Cheap flight tickets are killing Jet Airways
Rising fuel costs make for an even shorter runway at Jet, which is burdened with $1.2 billion in net debt.
Go to any Indian airport, and it’ll appear that nearly all of the country’s billion-plus people have decided to fly. Yet talk to shareholders of India’s largest aviation businesses, and they’ll tell you how miserable they are.
Oxygen masks have been down since last month’s 97 percent drop in quarterly profit for InterGlobe Aviation Ltd., which operates IndiGo, the budget carrier with almost two-fifths of India’s domestic market.
Rising fuel costs make for an even shorter runway at Jet Airways India Ltd., which is burdened with $1.2 billion in net debt in contrast to IndiGo’s $1.6 billion of net cash. India’s second-largest carrier was forced to postpone its fiscal first-quarter results on Thursday after the audit committee, comprising three independent directors and one representative of equity partner Etihad Airways PJSC, refused to approve the accounts. Following a one-week-old Economic Times report about a cash crunch, denied by the company as “inaccurate” and “malicious,” Jet has now appointed a committee to improve public perception of the airline.

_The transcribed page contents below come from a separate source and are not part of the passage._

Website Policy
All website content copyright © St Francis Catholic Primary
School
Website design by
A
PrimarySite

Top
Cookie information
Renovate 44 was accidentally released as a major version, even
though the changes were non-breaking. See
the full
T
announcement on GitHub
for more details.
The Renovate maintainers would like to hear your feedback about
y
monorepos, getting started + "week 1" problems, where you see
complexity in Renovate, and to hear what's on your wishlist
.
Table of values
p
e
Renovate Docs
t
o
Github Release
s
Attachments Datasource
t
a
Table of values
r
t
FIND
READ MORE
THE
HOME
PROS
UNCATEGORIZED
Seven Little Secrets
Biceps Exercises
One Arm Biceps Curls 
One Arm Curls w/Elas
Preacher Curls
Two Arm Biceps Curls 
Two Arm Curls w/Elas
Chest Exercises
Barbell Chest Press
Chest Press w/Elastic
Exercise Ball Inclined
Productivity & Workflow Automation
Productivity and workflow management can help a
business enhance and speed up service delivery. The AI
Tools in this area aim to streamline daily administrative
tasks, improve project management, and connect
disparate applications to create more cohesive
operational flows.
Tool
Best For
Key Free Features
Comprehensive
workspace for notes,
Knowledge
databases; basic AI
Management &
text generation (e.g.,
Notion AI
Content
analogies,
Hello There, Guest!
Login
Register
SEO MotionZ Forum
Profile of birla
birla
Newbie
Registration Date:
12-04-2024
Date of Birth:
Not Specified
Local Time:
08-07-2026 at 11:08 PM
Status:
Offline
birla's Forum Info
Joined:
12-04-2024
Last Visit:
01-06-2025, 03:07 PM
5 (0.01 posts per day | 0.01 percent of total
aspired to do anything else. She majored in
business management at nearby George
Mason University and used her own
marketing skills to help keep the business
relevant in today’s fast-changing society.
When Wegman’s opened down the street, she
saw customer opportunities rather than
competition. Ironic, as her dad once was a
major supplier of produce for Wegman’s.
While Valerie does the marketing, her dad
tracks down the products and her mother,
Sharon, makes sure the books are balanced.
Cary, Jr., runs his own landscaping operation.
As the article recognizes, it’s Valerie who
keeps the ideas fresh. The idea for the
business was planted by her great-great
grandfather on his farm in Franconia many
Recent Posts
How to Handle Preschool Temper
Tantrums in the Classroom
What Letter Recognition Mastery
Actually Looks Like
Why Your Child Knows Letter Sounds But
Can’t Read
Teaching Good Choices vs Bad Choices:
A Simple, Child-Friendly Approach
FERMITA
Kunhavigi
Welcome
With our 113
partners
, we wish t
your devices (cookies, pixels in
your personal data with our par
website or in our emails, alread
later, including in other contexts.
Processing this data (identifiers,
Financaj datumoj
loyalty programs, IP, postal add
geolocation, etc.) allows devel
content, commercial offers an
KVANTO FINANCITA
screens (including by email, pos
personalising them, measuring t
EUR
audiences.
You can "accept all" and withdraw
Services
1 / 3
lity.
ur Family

Maybe the carrier should also consider a committee to improve investor sentiment. Including the near 7 percent drop on Friday morning in Mumbai, Jet shares have lost two-thirds of their value so far this year. Those of budget carrier SpiceJet Ltd. have dropped by almost 40 percent.

Blame the woes on everything from lax hedging policies to India’s exorbitant fuel taxes and overambitious fleet expansion. None of those, however, is a satisfactory explanation for why a domestic aviation market that has in just three years overtaken Australia, Japan, Russia and Brazil should be so fragile. Aside from whatever it is that’s bothering Jet’s audit committee, the biggest problem plaguing the industry is pricing.
Yet desperate carriers are pampering fliers with promotions they can ill-afford. Jet, for instance, is currently offering a 30 percent discount on base fares to international destinations. This is when its cost of flying one passenger-kilometer, excluding fuel, was 3.17 rupees last fiscal year, according to SBICAP Securities Ltd., compared with 2.53 rupees for SpiceJet and 2.04 rupees for IndiGo. Revenue per available seat kilometer has exceeded all-in costs in just three of the past 14 quarters.
The obvious point is that it may be pointless to run a full-service carrier like Jet if it can’t even hold on to a better premium over budget airlines like SpiceJet and Indigo. The other message is that operational efficiencies alone aren’t enough. IndiGo – whose reputation for ruthless cost management makes it Asia’s biggest budget airline by market capitalization – is also getting thwacked by the Indian consumer’s legendary unwillingness to pay.
From transport to communication and investment banking, the motto of every Indian business seems to be: “Let’s get volumes today, pricing power will come tomorrow.” For tycoon Mukesh Ambani, it means feeding his countrymen 3.4 billion hours of video content every month, and hoping that his telecom service’s less than $2-a-month revenue per user will turn into a bigger number tomorrow.
Ultimately, the problem boils down to this: In 1970, the average Chinese and the average Indian were equally poor. Since then, both countries have narrowed the gap with the Americans, but the Chinese have been more successful.
This is why Indians won’t pay a premium of even 1 rupee per kilometer for hot meals and cold towels. After all, they’re paying 2 rupees for a pilot, aren’t they?